#### [Task requirements]
Nothing but the lines below from the one with "PARTIDO CONSERVADOR COLOMBIANO" through the one with "En primer lugar, las" should be output, each exactly as given, and no pictures.

#### [Records]
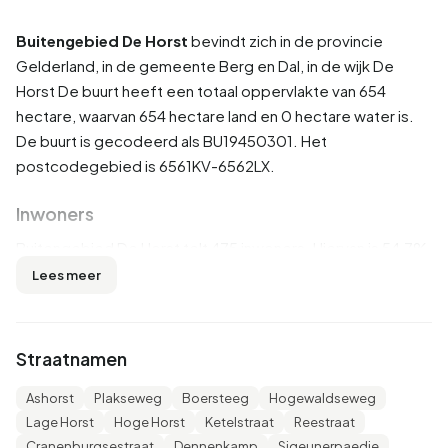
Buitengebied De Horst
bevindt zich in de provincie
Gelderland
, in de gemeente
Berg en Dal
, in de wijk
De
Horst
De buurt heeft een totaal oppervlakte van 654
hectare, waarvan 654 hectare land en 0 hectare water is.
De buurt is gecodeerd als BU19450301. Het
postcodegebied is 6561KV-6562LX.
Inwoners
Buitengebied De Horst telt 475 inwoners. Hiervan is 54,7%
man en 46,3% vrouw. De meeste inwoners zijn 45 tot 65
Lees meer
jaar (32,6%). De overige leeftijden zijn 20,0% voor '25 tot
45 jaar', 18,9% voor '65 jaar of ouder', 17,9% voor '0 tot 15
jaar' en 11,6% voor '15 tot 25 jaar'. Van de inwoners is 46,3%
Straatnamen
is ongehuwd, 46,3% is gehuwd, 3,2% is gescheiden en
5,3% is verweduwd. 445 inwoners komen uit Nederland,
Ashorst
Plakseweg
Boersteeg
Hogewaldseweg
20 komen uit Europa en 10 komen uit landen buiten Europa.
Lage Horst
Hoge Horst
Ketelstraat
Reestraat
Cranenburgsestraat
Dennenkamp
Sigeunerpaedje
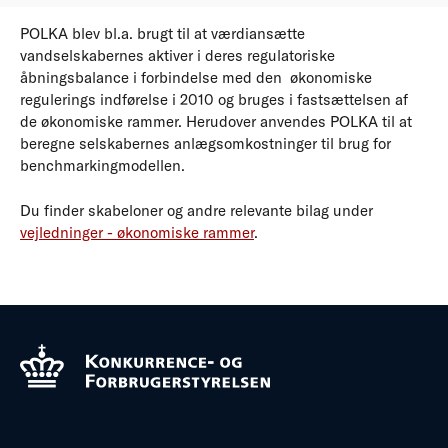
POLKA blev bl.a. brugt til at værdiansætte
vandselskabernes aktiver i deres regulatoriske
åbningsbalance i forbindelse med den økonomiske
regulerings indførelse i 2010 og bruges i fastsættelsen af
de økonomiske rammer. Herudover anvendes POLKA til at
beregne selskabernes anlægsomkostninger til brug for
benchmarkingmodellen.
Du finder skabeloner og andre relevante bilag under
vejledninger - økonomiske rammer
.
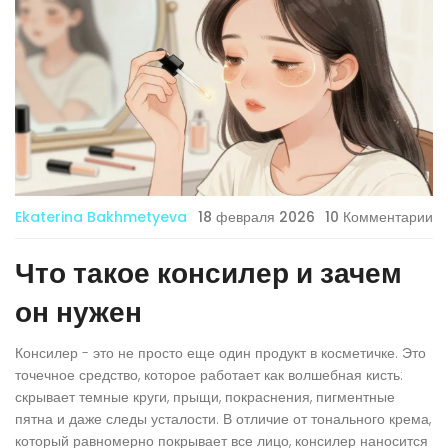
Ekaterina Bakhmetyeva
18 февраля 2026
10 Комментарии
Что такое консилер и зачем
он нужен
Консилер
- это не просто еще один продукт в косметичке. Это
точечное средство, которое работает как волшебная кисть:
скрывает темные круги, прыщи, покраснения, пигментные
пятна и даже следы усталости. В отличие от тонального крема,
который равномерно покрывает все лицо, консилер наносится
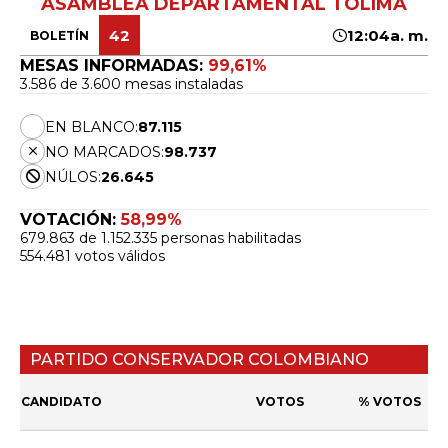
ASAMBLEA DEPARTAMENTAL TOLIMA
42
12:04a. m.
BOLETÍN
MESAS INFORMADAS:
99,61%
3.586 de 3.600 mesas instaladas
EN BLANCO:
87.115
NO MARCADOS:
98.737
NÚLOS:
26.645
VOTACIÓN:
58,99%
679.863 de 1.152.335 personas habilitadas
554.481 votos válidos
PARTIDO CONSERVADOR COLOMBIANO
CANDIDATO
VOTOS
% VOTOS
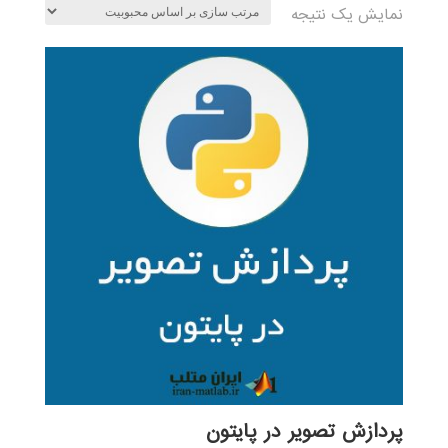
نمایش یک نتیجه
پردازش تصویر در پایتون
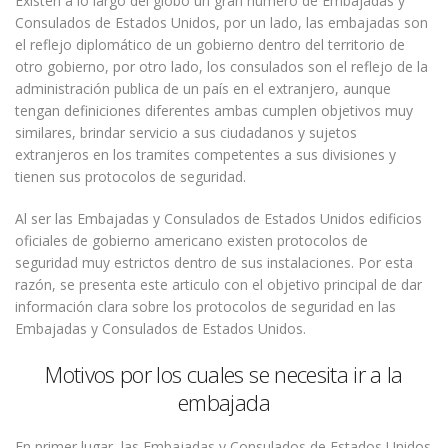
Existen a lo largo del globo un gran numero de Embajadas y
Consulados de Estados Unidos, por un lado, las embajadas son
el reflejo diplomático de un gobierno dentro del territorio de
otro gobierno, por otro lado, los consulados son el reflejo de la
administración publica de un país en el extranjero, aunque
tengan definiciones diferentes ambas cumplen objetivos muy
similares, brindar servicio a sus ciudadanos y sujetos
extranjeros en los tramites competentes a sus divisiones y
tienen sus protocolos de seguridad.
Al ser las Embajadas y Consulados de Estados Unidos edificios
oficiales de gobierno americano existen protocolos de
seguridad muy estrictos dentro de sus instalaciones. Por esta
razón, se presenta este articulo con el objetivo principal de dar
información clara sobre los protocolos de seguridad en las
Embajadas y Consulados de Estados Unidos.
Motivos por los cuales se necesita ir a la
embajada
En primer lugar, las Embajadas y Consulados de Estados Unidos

==

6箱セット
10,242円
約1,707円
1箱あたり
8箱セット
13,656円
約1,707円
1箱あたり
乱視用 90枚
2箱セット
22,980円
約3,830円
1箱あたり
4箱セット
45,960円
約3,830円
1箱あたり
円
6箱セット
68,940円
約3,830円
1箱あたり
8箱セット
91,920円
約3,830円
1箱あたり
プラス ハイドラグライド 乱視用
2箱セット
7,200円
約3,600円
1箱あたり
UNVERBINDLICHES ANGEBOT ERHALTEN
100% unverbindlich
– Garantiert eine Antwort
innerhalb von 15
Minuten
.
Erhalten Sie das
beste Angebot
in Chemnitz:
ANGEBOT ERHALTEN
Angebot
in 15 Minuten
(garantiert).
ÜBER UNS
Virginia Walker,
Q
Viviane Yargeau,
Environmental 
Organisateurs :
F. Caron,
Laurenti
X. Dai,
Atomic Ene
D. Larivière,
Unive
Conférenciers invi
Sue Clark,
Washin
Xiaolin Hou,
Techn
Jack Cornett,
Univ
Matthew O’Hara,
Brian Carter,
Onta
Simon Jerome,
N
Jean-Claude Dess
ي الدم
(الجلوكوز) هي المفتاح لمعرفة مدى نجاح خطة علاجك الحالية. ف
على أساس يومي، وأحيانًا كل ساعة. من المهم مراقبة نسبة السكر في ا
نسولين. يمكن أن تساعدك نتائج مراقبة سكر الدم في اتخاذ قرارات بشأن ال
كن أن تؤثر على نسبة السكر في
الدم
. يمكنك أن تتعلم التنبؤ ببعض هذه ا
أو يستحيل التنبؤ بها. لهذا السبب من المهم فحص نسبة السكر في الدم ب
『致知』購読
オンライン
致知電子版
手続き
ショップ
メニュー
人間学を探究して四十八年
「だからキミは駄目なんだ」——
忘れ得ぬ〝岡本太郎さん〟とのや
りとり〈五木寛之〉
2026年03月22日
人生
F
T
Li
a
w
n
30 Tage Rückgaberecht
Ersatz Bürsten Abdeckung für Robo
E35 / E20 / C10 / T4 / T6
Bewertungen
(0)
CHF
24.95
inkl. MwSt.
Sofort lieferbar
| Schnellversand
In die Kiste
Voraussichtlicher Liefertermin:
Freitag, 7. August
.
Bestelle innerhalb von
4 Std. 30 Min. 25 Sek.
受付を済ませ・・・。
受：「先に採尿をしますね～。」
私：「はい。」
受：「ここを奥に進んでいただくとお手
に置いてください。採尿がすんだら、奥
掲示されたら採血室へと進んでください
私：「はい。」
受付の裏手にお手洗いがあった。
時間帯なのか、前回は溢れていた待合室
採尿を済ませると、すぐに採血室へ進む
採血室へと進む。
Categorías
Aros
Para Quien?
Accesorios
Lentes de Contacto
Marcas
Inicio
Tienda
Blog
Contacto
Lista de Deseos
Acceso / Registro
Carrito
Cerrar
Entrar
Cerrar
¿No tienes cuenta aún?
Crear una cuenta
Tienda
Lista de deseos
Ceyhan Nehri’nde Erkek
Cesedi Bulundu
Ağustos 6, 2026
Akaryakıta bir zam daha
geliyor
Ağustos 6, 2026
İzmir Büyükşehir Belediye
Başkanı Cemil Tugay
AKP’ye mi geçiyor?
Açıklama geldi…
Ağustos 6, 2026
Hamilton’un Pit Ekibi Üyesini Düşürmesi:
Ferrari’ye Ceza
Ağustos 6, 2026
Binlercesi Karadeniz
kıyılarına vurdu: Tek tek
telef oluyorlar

...

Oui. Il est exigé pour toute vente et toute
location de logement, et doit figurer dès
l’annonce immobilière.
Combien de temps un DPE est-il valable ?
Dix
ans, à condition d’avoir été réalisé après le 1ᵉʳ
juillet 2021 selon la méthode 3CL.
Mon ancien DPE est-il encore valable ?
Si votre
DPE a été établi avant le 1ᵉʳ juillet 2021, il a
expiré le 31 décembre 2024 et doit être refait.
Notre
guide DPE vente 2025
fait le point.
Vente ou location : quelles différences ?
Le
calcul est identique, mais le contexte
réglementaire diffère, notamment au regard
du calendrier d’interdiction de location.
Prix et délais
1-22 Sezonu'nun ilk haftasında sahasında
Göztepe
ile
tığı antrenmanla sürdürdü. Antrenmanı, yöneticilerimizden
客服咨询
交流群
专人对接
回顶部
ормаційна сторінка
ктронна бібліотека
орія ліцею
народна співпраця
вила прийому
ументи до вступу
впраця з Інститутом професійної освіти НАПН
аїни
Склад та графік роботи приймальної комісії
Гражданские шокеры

#### [Solution to the problem]
PARTIDO CONSERVADOR COLOMBIANO
CANDIDATO
VOTOS
% VOTOS
نمایش یک نتیجه
پردازش تصویر در پایتون
Existen a lo largo del globo un gran numero de Embajadas y
Consulados de Estados Unidos, por un lado, las embajadas son
el reflejo diplomático de un gobierno dentro del territorio de
otro gobierno, por otro lado, los consulados son el reflejo de la
administración publica de un país en el extranjero, aunque
tengan definiciones diferentes ambas cumplen objetivos muy
similares, brindar servicio a sus ciudadanos y sujetos
extranjeros en los tramites competentes a sus divisiones y
tienen sus protocolos de seguridad.
Al ser las Embajadas y Consulados de Estados Unidos edificios
oficiales de gobierno americano existen protocolos de
seguridad muy estrictos dentro de sus instalaciones. Por esta
razón, se presenta este articulo con el objetivo principal de dar
información clara sobre los protocolos de seguridad en las
Embajadas y Consulados de Estados Unidos.
Motivos por los cuales se necesita ir a la
embajada
En primer lugar, las Embajadas y Consulados de Estados Unidos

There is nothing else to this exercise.